I went back to Coron in April 2008 simply because the first time I was there, I did not get to see the beaches, the lakes or the islands. It rained most of the time the last time I was there and I spent my days just lounging around in my quaint little room in the main house of Darayonan Lodge reading magazines and having massages and manicures and pedicures. I took the SuperFerry again. Again, I was on the wait list at the booking office. Again, I took the top deck. Again I made a friend at the office while waiting and his name was Owen. He had a group of people and I wanted to come along with them so I could go see the islands, the lakes, the beaches and all that.

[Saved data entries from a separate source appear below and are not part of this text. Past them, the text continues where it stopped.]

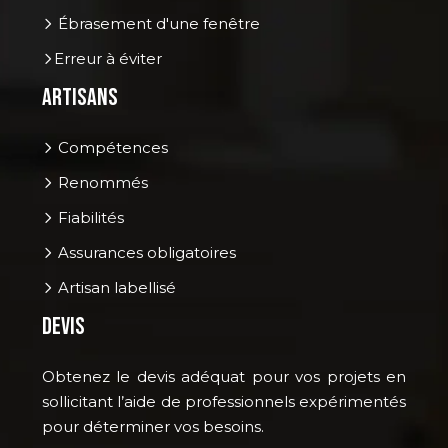
Ébrasement d'une fenêtre
Erreur à éviter
Artisans
Compétences
Renommés
Fiabilités
Assurances obligatoires
Artisan labellisé
Devis
Obtenez le devis adéquat pour vos projets en
sollicitant l’aide de professionnels expérimentés
pour déterminer vos besoins.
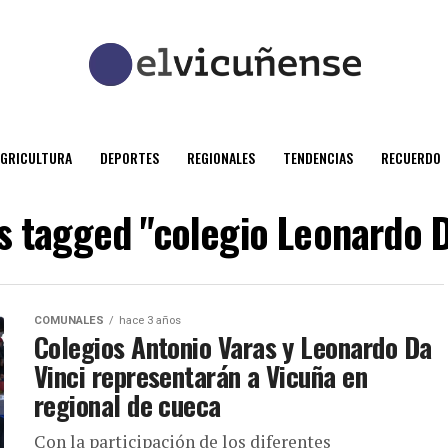
AGRICULTURA
DEPORTES
REGIONALES
TENDENCIAS
RECUERDO
ts tagged "colegio Leonardo D
COMUNALES
hace 3 años
Colegios Antonio Varas y Leonardo Da
Vinci representarán a Vicuña en
regional de cueca
Con la participación de los diferentes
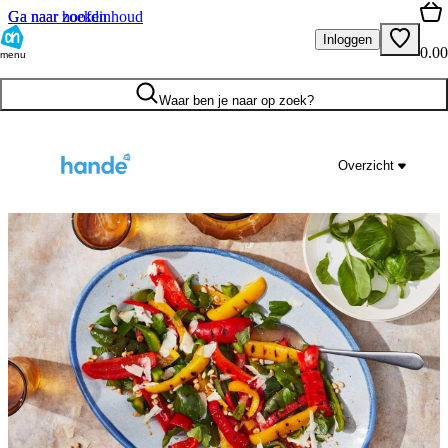
Ga naar hoofdinhoud
Ga naar zoeken
Inloggen
0.00
menu
Waar ben je naar op zoek?
Overzicht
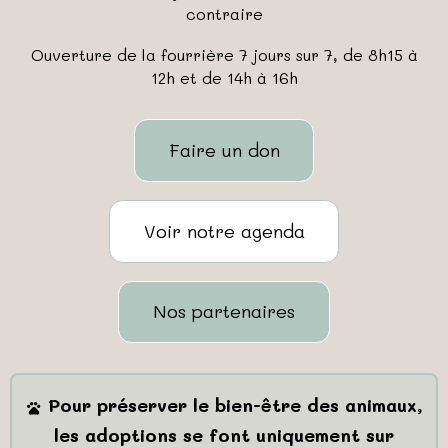
contraire
Ouverture de la fourrière 7 jours sur 7, de 8h15 à
12h et de 14h à 16h
Faire un don
Voir notre agenda
Nos partenaires
Pour préserver le bien-être des animaux,
les adoptions se font uniquement sur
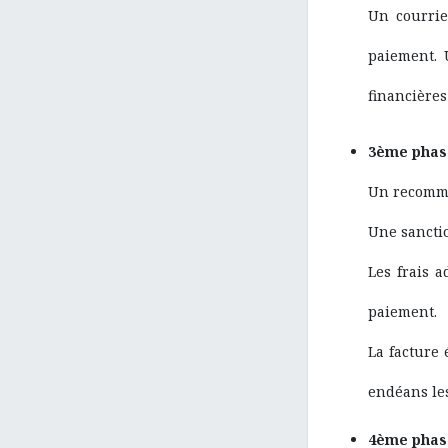
Un courrie
paiement. 
financières
3ème phase
Un recomma
Une sanctio
Les frais 
paiement.
La facture 
endéans les
4ème phas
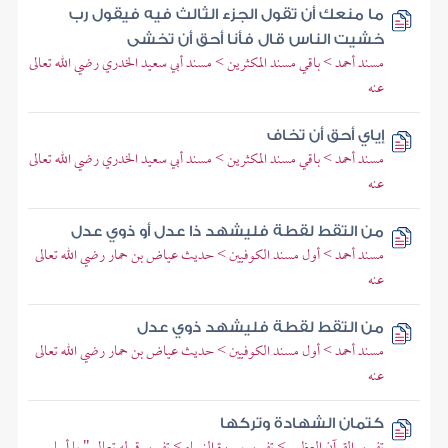
ما منعك أن تقول الجزء الثالث فيه فيقول رب
خشيت الناس قال فأنا أحق أن تخشى
مسند أحمد > باقي مسند المكثرين > مسند أبي سعيد الخدري رضي الله تعالى
عنه
إياي أحق أن تخاف
مسند أحمد > باقي مسند المكثرين > مسند أبي سعيد الخدري رضي الله تعالى
عنه
من التقط لقطة فليشهد ذا عدل أو ذوي عدل
مسند أحمد > أول مسند الكوفيين > حديث عياض بن حمار رضي الله تعالى
عنه
من التقط لقطة فليشهد ذوي عدل
مسند أحمد > أول مسند الكوفيين > حديث عياض بن حمار رضي الله تعالى
عنه
كتمان الشهادة وتركها
تفسير القرآن العظيم > تفسير سورة النساء > تفسير قوله تعالى " يا أيها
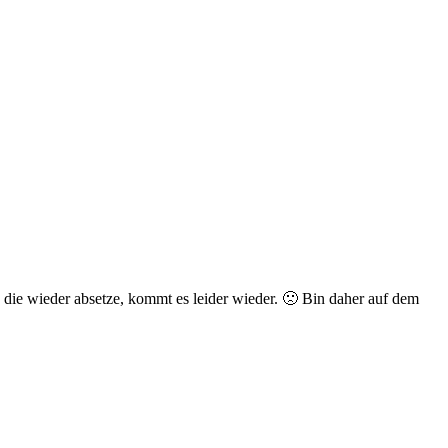
 die wieder absetze, kommt es leider wieder. 🙁 Bin daher auf dem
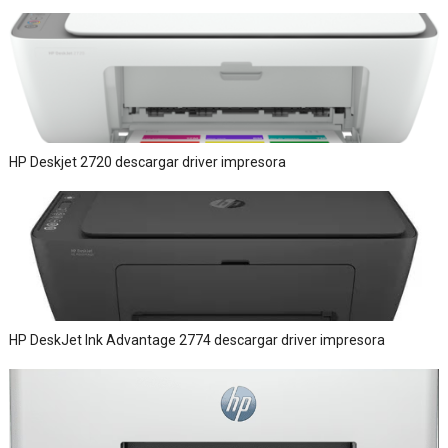
HP Deskjet 2720 descargar driver impresora
HP DeskJet Ink Advantage 2774 descargar driver impresora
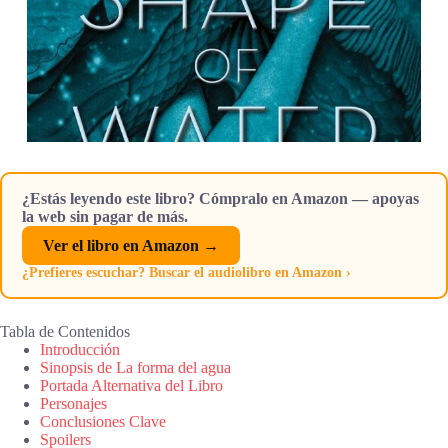
¿Estás leyendo este libro? Cómpralo en Amazon — apoyas
la web sin pagar de más.
Ver el libro en Amazon →
¿Prefieres escuchar? Buscar el audiolibro en Amazon ›
Tabla de Contenidos
Introducción
Sinopsis de La forma del agua
Portada Alternativa del Libro
Personajes
Conclusiones Clave
Spoilers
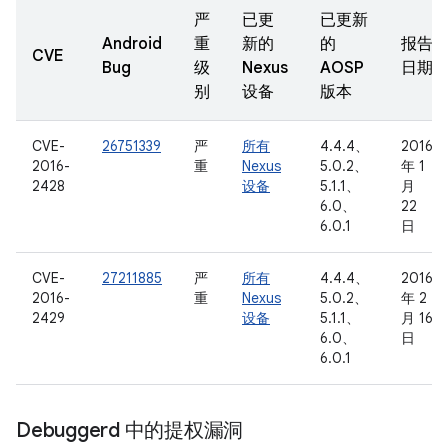
严
已更
已更新
Android
重
新的
的
报告
CVE
Bug
级
Nexus
AOSP
日期
别
设备
版本
CVE-
26751339
严
所有
4.4.4、
2016
2016-
重
Nexus
5.0.2、
年 1
2428
设备
5.1.1、
月
6.0、
22
6.0.1
日
CVE-
27211885
严
所有
4.4.4、
2016
2016-
重
Nexus
5.0.2、
年 2
2429
设备
5.1.1、
月 16
6.0、
日
6.0.1
Debuggerd 中的提权漏洞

This time though I paid more than P2,000. They told us the boat was full, that I was even lucky to get onboard. Didn’t matter whether I paid almost thrice for the same accommodation and that I along with the others on the wait list had to wait for almost three hours in the lobby for the receptionist to give us a bunk.

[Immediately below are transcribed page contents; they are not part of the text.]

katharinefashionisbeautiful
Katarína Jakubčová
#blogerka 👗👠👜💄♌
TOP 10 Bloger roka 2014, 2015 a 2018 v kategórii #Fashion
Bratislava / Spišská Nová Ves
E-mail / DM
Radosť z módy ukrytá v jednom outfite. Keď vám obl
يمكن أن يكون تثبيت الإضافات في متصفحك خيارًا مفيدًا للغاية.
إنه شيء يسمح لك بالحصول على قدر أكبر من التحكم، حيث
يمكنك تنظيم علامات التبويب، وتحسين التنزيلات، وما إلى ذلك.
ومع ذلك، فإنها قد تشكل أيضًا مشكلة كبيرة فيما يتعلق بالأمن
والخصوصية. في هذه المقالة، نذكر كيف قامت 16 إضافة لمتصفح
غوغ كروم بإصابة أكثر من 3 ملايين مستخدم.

I went back to Coron in June 2008. I took the Super Ferry again. I was traveling with my husband and a lot of friends this time.  More than half of them took bunks in the tourist section because it was air-conditioned, it was cleaner and actually, so much nicer. I still took the top deck – the red deck.

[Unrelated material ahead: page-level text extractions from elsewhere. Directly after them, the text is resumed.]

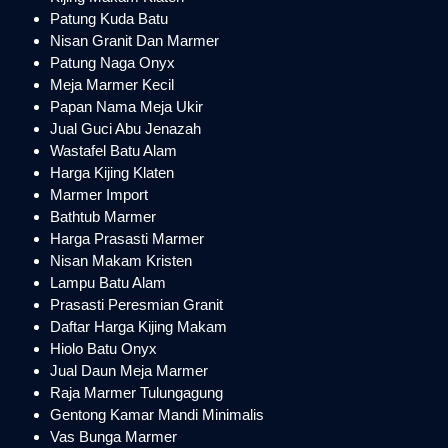
Patung Kuda Batu
Nisan Granit Dan Marmer
Patung Naga Onyx
Meja Marmer Kecil
Papan Nama Meja Ukir
Jual Guci Abu Jenazah
Wastafel Batu Alam
Harga Kijing Klaten
Marmer Import
Bathtub Marmer
Harga Prasasti Marmer
Nisan Makam Kristen
Lampu Batu Alam
Prasasti Peresmian Granit
Daftar Harga Kijing Makam
Hiolo Batu Onyx
Jual Daun Meja Marmer
Raja Marmer Tulungagung
Gentong Kamar Mandi Minimalis
Vas Bunga Marmer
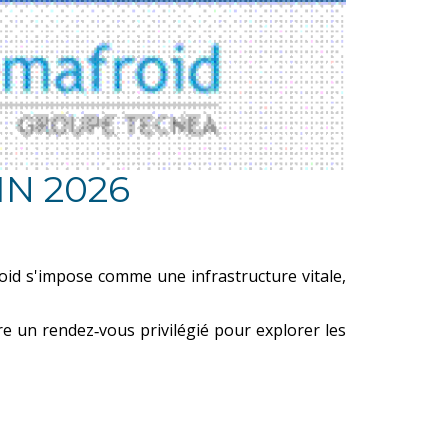
IN 2026
oid s'impose comme une infrastructure vitale,
e un rendez‑vous privilégié pour explorer les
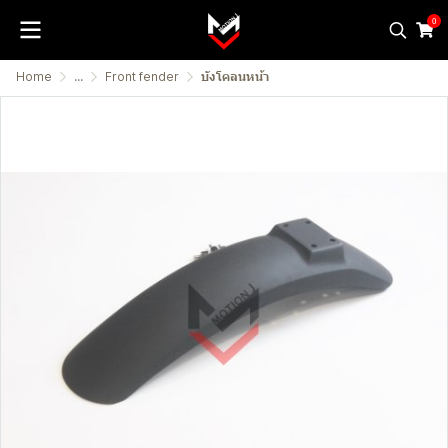
0
Home
...
Front fender
บังโคลนหน้า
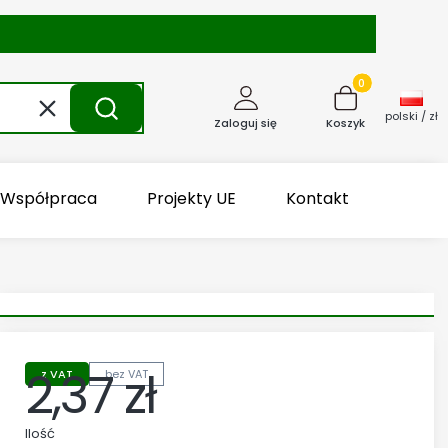
Produkty w kosz
Wyczyść
Szukaj
polski / zł
Zaloguj się
Koszyk
Współpraca
Projekty UE
Kontakt
2,37 zł
z VAT
bez VAT
Cena
Ilość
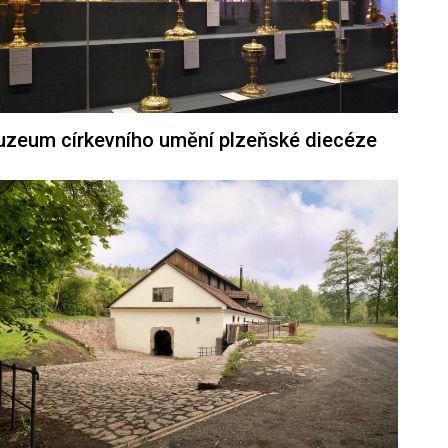
zeum církevního umění plzeňské diecéze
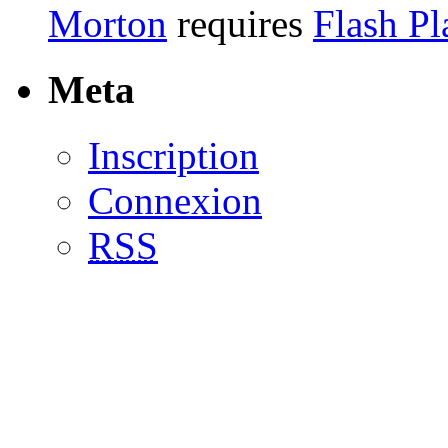
Morton
requires
Flash Pl
Meta
Inscription
Connexion
RSS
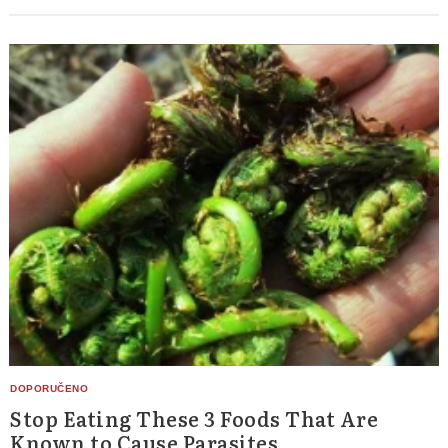
Stop Eating These 3 Foods That Are
Known to Cause Parasites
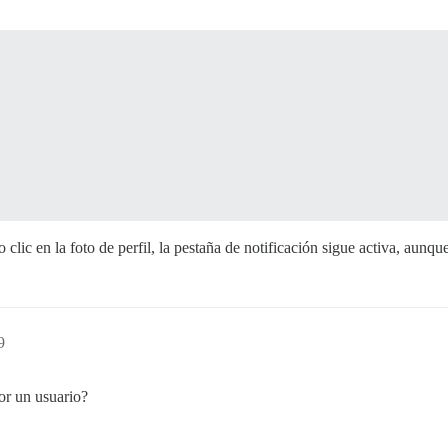
ic en la foto de perfil, la pestaña de notificación sigue activa, aunque 
9
por un usuario?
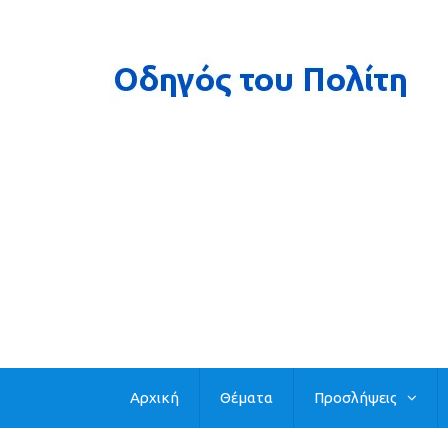
Αρχική
Θέματα
Προσλήψεις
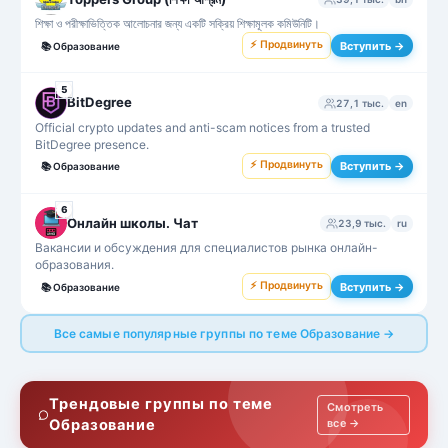
শিক্ষা ও পরীক্ষাভিত্তিক আলোচনার জন্য একটি সক্রিয় শিক্ষামূলক কমিউনিটি।
⚡ Продвинуть
Вступить →
📚
Образование
5
BitDegree
27,1 тыс.
en
Official crypto updates and anti-scam notices from a trusted
BitDegree presence.
⚡ Продвинуть
Вступить →
📚
Образование
6
Онлайн школы. Чат
23,9 тыс.
ru
Вакансии и обсуждения для специалистов рынка онлайн-
образования.
⚡ Продвинуть
Вступить →
📚
Образование
Все самые популярные группы по теме Образование →
Трендовые группы по теме
Смотреть
Образование
все →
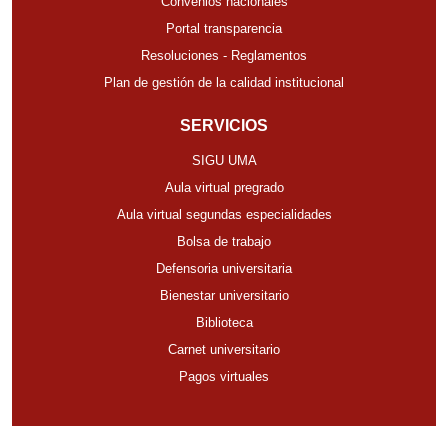
Convenios nacionales
Portal transparencia
Resoluciones - Reglamentos
Plan de gestión de la calidad institucional
SERVICIOS
SIGU UMA
Aula virtual pregrado
Aula virtual segundas especialidades
Bolsa de trabajo
Defensoria universitaria
Bienestar universitario
Biblioteca
Carnet universitario
Pagos virtuales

Passengers at the Superferry railing

Passengers at the Superferry railing

On my first trip to Coron, I flew back to Manila via Asian Spirit. On the second trip, I took a boat called the Asian Fairy to El Nido and then from El Nido took the I.T.I. plane back to Manila. On my third trip, I took the Super Ferry back. I still took the red deck.

The red deck.

The red deck has metal bunks painted in red. It is open-air. It can get either really windy or really hot and stuffy. It is easy to get sea-sick as you can feel the movement of the ship the most in the top deck. It is also where animals like roosters, chickens and birds can be kept. Smoking is allowed in the red deck. That being said, it can get noisy and stinky in the red deck. But I always have and will always take the red deck no matter what anyone says.

Because…

In the red deck, you have a 180-degree view, it is easier to see what is going on. It is also easy open and wider.

Every time I took the boat I always thought about what I would do and what would happen if ever we had to abandon ship. I always checked out where the life vests and rafts were. I always checked out where the emergency exits where. I always thought the top deck was the safest. No cramped hallways. No stifling walls. It provided the easiest way of getting out.

“As dawn broke in waters off the Zamboanga peninsula on a clear day, the SuperFerry 9 had capsized, according to officials, leaving at least twelve people dead in the panic and scramble for the exits.”

Panic. In times like this, panic is everybody’s worst enemy. The ship took hours to sink. There was no need for panic. It was a clear day with calm seas, a generally good weather. There weren’t big waves or rain to make evacuation or rescue worse. I hate panic.

And the most appalling of all…

“Survivor Raffy Borro said it was his first time to see babies and children thrown out to the water as their mothers cried.”

I was, WTF?!

I spent the rest of the day thinking, trying to understand why these mothers thought it was best to throw their babies and children out to the waters. Did they think they were gonna float on their own? Did they think other people were gonna take pity on them and save them first? I was so angry.

If I were on a boat with my child and we were told to abandon the vessel, the last thing I would do is throw my child into the sea and spend the next hours wondering how or where she is. In fact, I would not let my child out of my sight or out of my reach. I will keep her safe and she is safest with me. A human’s natural tendency is to put himself or herself first and so in a time of such panic, one is not to depend on anybody else but himself. A human mother’s natural tendency is to put her child first – unless she is so freakin stupid. Yes I am still angry. In fact, I don’t think I will get over it.

I hate panic but I hate stupid selfish parents more.